Input:

——

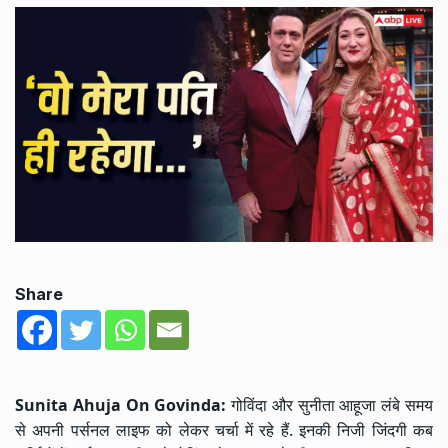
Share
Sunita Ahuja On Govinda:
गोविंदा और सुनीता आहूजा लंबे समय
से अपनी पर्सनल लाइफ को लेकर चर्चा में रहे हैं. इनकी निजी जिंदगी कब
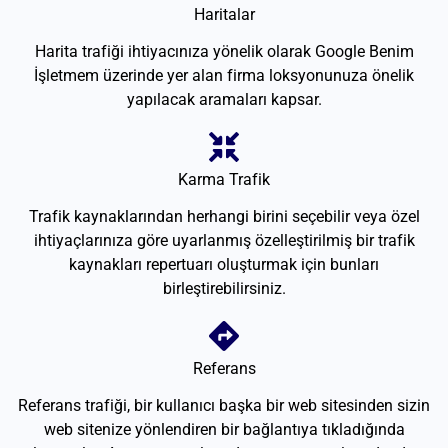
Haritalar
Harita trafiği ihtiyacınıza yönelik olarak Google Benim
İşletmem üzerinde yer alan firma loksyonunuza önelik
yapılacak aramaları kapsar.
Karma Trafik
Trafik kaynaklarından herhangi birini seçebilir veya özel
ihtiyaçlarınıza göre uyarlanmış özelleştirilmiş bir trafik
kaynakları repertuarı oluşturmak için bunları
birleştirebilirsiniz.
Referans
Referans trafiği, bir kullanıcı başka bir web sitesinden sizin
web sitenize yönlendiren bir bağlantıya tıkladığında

——

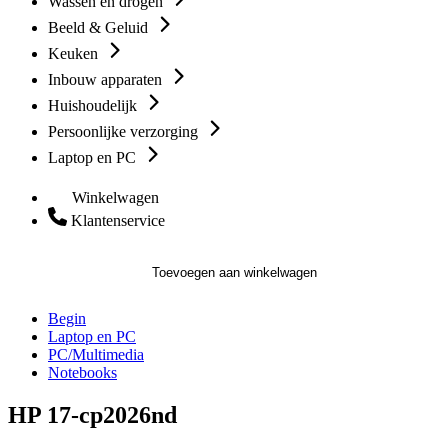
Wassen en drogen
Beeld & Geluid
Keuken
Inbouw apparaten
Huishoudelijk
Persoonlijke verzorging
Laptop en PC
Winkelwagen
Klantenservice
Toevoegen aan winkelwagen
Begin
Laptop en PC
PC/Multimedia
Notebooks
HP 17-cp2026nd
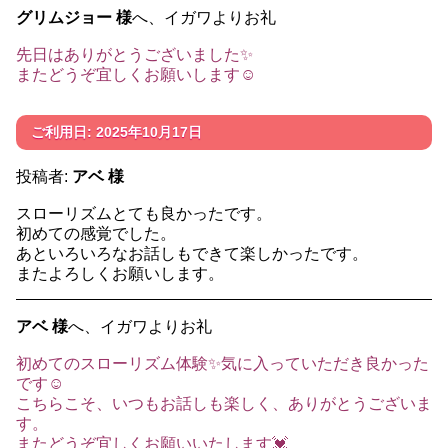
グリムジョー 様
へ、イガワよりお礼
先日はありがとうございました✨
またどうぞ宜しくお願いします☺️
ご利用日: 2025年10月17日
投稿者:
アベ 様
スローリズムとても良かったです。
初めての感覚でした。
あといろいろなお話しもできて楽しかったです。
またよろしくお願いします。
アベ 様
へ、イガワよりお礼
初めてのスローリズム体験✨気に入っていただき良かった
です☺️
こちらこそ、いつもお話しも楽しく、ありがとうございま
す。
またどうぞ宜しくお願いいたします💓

——

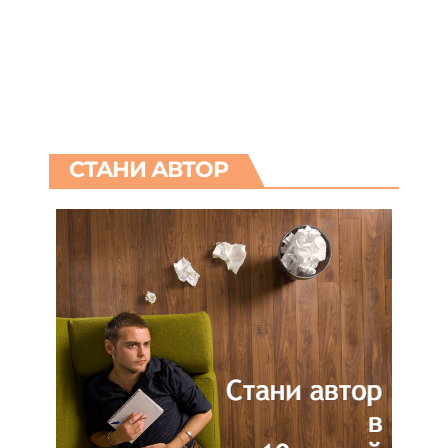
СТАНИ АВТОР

——

What to do: Considering only the material above, set down every line from the one with "またよろしくお願いします。" to the one with "またどうぞ宜しくお願いいたします💓", inclusive, exactly as written.

Response for this exercise:
またよろしくお願いします。
アベ 様
へ、イガワよりお礼
初めてのスローリズム体験✨気に入っていただき良かった
です☺️
こちらこそ、いつもお話しも楽しく、ありがとうございま
す。
またどうぞ宜しくお願いいたします💓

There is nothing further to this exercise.